9. Here are the 10 worst offensive performances of 2012 based on Adj. Score:

  1. UMass vs. UConn (8/30): -4.7 Adj. Points (0 'real' points)
  2. Colorado vs. Stanford (11/3): -1.3 (0)
  3. UMass vs. Bowling Green (10/20): -1.2 (0)
  4. Tulane vs. UL-Monroe (9/29): 1.6 (10)
  5. Minnesota vs. Michigan State (11/24): 3.3 (10)
  6. Rutgers vs. Virginia Tech (12/28): 3.5 (10)
  7. Hawaii vs. Air Force (11/16): 4.4 (7)
  8. Tulane vs. Ole Miss (9/22): 4.7 (0)
  9. South Florida vs. Pittsburgh (12/1): 5.2 (3)
  10. Memphis vs. Duke (9/22): 5.5 (14)

(The negative scores are strangely satisfying.)

10. Here are the 10 best defensive performances of 2012 based on Adj. Score:

  1. UConn vs. UMass (8/30): -3.4 Adj. Points (0 'real' points)
  2. Stanford vs. Colorado (11/3): -1.1 (0)
  3. Michigan State vs. Minnesota (11/24): -0.3 (10)
  4. Bowling Green vs. UMass (10/20): 1.3 (0)
  5. Virginia Tech vs. Rutgers (12/28): 2.5 (10)
  6. Alabama vs. Missouri (10/13): 2.8 (10)
  7. Florida State vs. Wake Forest (9/15): 3.4 (0)
  8. SMU vs. TCU (9/29): 4.0 (24)
  9. Alabama vs. Arkansas (9/15): 4.1 (0)
  10. Pitt vs. South Florida (12/1): 4.1 (3)

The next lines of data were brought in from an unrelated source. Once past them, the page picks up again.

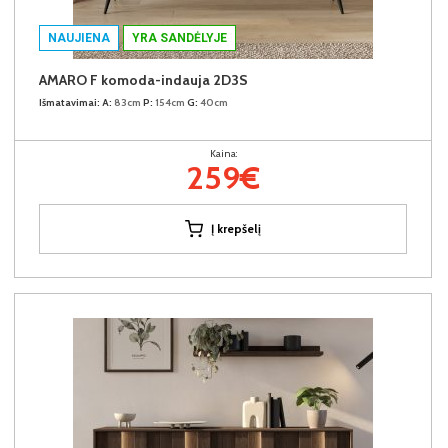
NAUJIENA
YRA SANDĖLYJE
AMARO F komoda-indauja 2D3S
Išmatavimai:
A:
83cm
P:
154cm
G:
40cm
Kaina:
259€
Į krepšelį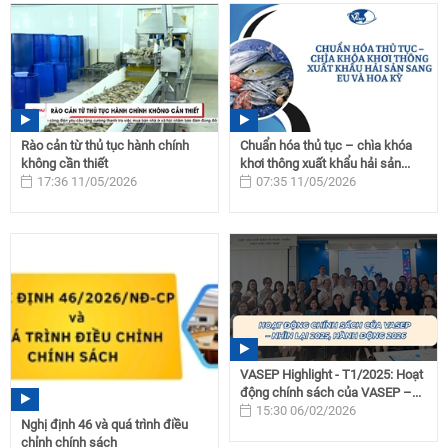
Rào cản từ thủ tục hành chính
Chuẩn hóa thủ tục – chìa khóa
không cần thiết
khơi thông xuất khẩu hải sản...
17:36 11/05/2026
07:35 11/05/2026
VASEP Highlight - T1/2025: Hoạt
động chính sách của VASEP –...
15:30 06/02/2026
Nghị định 46 và quá trình điều
chỉnh chính sách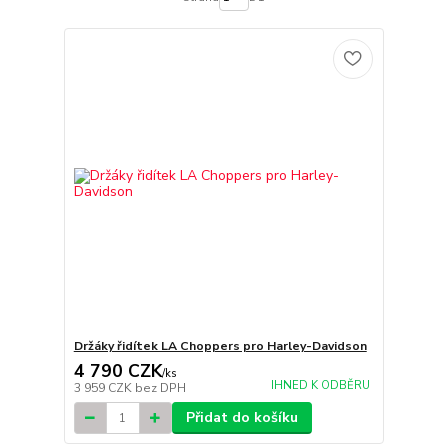
Držáky řidítek LA Choppers pro Harley-Davidson
4 790 CZK
/
ks
IHNED K ODBĚRU
3 959 CZK
bez DPH
Přidat do košíku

11. Here are the 10 worst defensive performances of 2012 based on Adj. Score:

  1. Army vs. Wake Forest (9/22): 64.9 Adj. Points (49 'real' points)
  2. New Mexico vs. UNLV (11/3): 63.4 (35)
  3. Army vs. Temple (11/17): 62.6 (63)
  4. Nebraska vs. Wisconsin (12/1): 60.1 (70)
  5. UAB vs. Tulane (10/27): 59.2 (55)
  6. Miami (Ohio) vs. Akron (9/29): 58.0 (49)
  7. Colorado vs. Arizona (11/10): 57.2 (56)
  8. Kent State vs. Kentucky (9/8): 54.8 (47)
  9. Toledo vs. Eastern Michigan (10/13): 54.5 (47)
  10. UTEP vs. Southern Miss (11/17): 53.9 (33)

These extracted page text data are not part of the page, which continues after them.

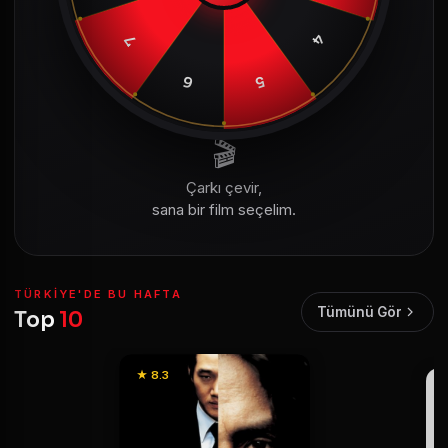
4
7
6
5
🎬
Çarkı çevir,
sana bir film seçelim.
TÜRKIYE'DE BU HAFTA
Tümünü Gör
Top
10
★ 8.3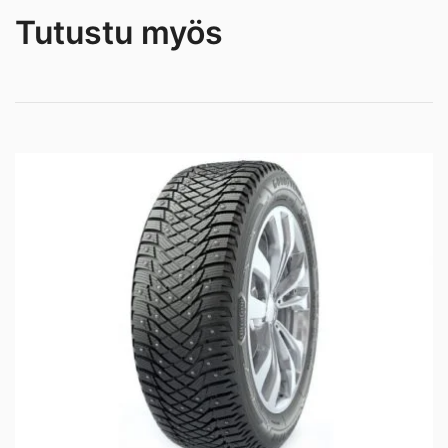
Tutustu myös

I really enjoy using this measure, as I think it can play a pretty specific role in both identifying a team's high and low points and figuring out which teams were consistent or highly variant from week to week. It is imperfect but useful, and I wanted to try to bridge the gap between people reacting to the measure (since it's right there near the top of a given team's preview) and the people understanding it. My bad. Hopefully this helps.